Well, we can pull segments now and create the EXIF segment… It's time to manipulate the image! In my case I wanted to remove two segments, the COM and APP0/JFIF (both are inserted by image gd, I think) and add a new one. If you wanted to remove other segments and/or add new ones be careful not to touch any of the internal pieces, like the optimization table or huffman stuff. Bad things happen if you touch those.

  1. // okay, let's pull the current image data

  2. $image_array = chunk_image('YOUR FILENAME HERE');

  3. foreach($image_array as $key => $row)

  4. {

  5. // we want to remove some header information, COM and APP0

  6. if($row['type'] == 0xE0 || $row['type'] == 0xFE)

  7. unset($image_array[$key]);

  8. }

  9. // prepend the APP1 (exif) onto the image info

  10. array_unshift($image_array, array(

  11. 'type' => 0xE1,

  12. 'data' => $exif));

  13. // okay, now it's time to put it all together

  14. $new_image = "\xFF" . "\xD8";

  15. foreach($image_array as $row)

  16. {

  17. if($row['type'] == 'raw_image')

  18. {

  19. $compressed_image_data = $row['data'];

  20. continue;

  21. }

  22. $new_image .= sprintf("\xFF%c", $row['type']);

  23. $new_image .= pack('n', strlen($row['data']) + 2);

  24. $new_image .= $row['data'];

  25. }

  26. $new_image .= $compressed_image_data;

  27. $new_image .= "\xFF" . "\xD9";

  28. file_put_contents('YOUR FILENAME HERE', $new_image);

And that does it!

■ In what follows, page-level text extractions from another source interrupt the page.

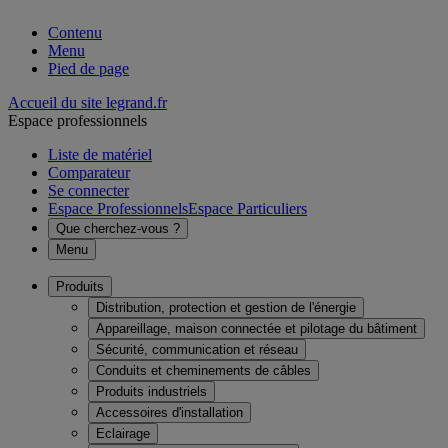
Contenu
Menu
Pied de page
Accueil du site legrand.fr
Espace professionnels
Liste de matériel
Comparateur
Se connecter
Espace Professionnels
Espace Particuliers
Que cherchez-vous ?
Menu
Produits
Distribution, protection et gestion de l'énergie
Appareillage, maison connectée et pilotage du bâtiment
Sécurité, communication et réseau
Conduits et cheminements de câbles
Produits industriels
Accessoires d'installation
Eclairage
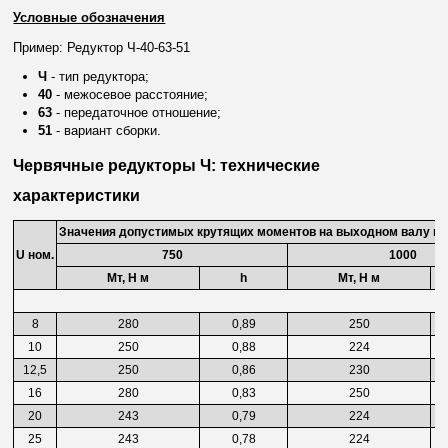
Условные обозначения
Пример: Редуктор Ч-40-63-51
Ч
- тип редуктора;
40
- межосевое расстояние;
63
- передаточное отношение;
51
- вариант сборки.
Червячные редукторы Ч: технические
характеристики
Значения допустимых крутящих моментов на выходном валу и к.п
U ном.
750
1000
Мт, Н м
h
Мт, Н м
8
280
0,89
250
10
250
0,88
224
12,5
250
0,86
230
16
280
0,83
250
20
243
0,79
224
25
243
0,78
224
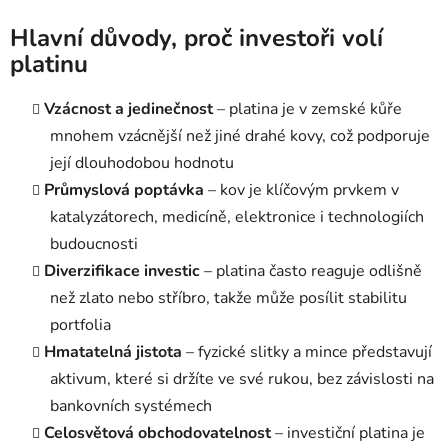
Hlavní důvody, proč investoři volí
platinu
Vzácnost a jedinečnost
– platina je v zemské kůře
mnohem vzácnější než jiné drahé kovy, což podporuje
její dlouhodobou hodnotu
Průmyslová poptávka
– kov je klíčovým prvkem v
katalyzátorech, medicíně, elektronice i technologiích
budoucnosti
Diverzifikace investic
– platina často reaguje odlišně
než zlato nebo stříbro, takže může posílit stabilitu
portfolia
Hmatatelná jistota
– fyzické slitky a mince představují
aktivum, které si držíte ve své rukou, bez závislosti na
bankovních systémech
Celosvětová obchodovatelnost
– investiční platina je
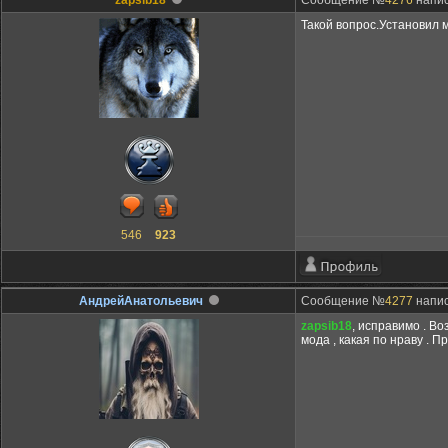
zapsib18
Сообщение №
4276
напис
Такой вопрос.Установил 
546
923
АндрейАнатольевич
Сообщение №
4277
напис
zapsib18
, исправимо . Во
мода , какая по нраву . П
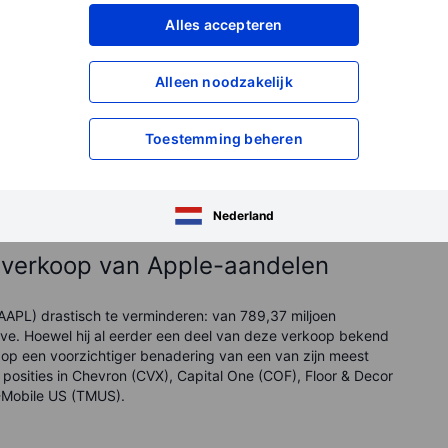
Alles accepteren
id voor Paramount en Snowflake
Alleen noodzakelijk
jn volledige exit uit Paramount Global (PARA) en Snowflake
t zijn aandeel in Paramount een zeldzame gok was die
Toestemming beheren
en in het bedrijf met verlies heeft verkocht. De verkoop van
scepticisme onder beleggers over het vermogen van het
Nederland
ke verkoop van Apple-aandelen
 (AAPL) drastisch te verminderen: van 789,37 miljoen
ve. Hoewel hij al eerder een deel van deze verkoop bekend
op een voorzichtiger benadering van een van zijn meest
 posities in Chevron (CVX), Capital One (COF), Floor & Decor
T-Mobile US (TMUS).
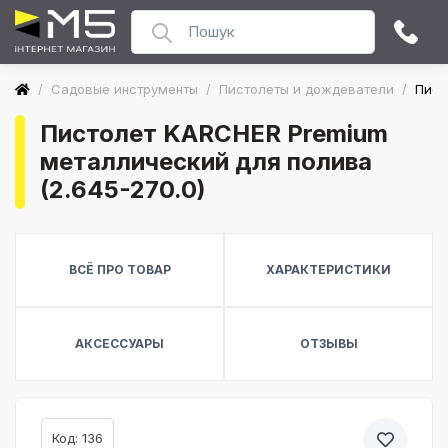
/
Садовые инструменты
/
Пистолеты и дождеватели
/
Пист
Пистолет KARCHER Premium
металлический для полива
(2.645-270.0)
ВСЁ ПРО ТОВАР
ХАРАКТЕРИСТИКИ
АКСЕССУАРЫ
ОТЗЫВЫ
Код: 136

If you need any help debugging or anything I'd recommend steering clear of exif_read_data(), as the data it returns is not 'pure' exif headers, and using other tools (there are Chrome extensions, a few (massive) PHP libraries, and probably countless others a simple Google search away).

So, now that this is all done, there are plenty of other pieces left just a few short hops away. I'd like to have a thumbnail embedded and some additional EXIF fields, as well as maybe some XMP and IPTC segments. None of these items are too difficult to add at this point, just have to reuse some of the code above and maybe abstract a few pieces out a bit. Also I'd like to get it to work with my image resizer, though I need to create a better workflow for that.